◆ Work required
Beneath this instruction is a block of data; output from it exactly the lines that run from the one containing "Schulen und Schulen des zweiten Bildungsweges" through the one containing "Aufstellung der Teilschulnetzpläne", inclusive.

◆ Entries shown

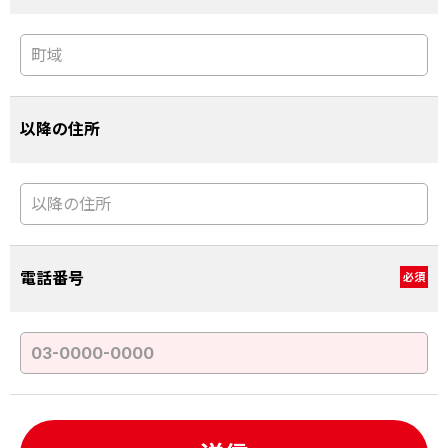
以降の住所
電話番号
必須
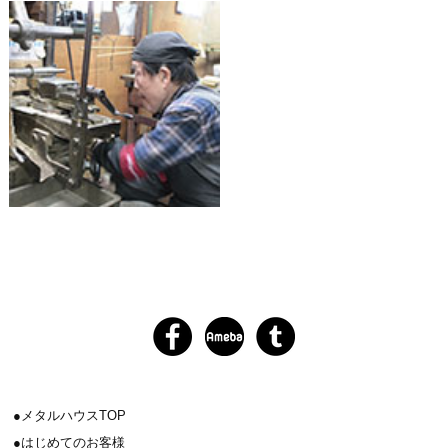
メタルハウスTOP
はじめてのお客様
==
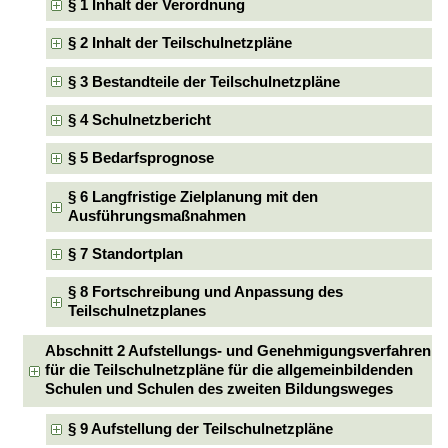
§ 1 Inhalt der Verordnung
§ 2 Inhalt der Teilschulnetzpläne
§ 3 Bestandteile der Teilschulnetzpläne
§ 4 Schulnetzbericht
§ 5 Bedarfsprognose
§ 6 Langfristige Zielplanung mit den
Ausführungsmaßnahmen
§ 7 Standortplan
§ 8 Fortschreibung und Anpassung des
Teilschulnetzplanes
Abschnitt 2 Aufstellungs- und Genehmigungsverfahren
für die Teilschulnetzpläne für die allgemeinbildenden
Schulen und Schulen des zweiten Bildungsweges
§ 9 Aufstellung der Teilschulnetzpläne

◆ Solution to this exercise
Schulen und Schulen des zweiten Bildungsweges
§ 9 Aufstellung der Teilschulnetzpläne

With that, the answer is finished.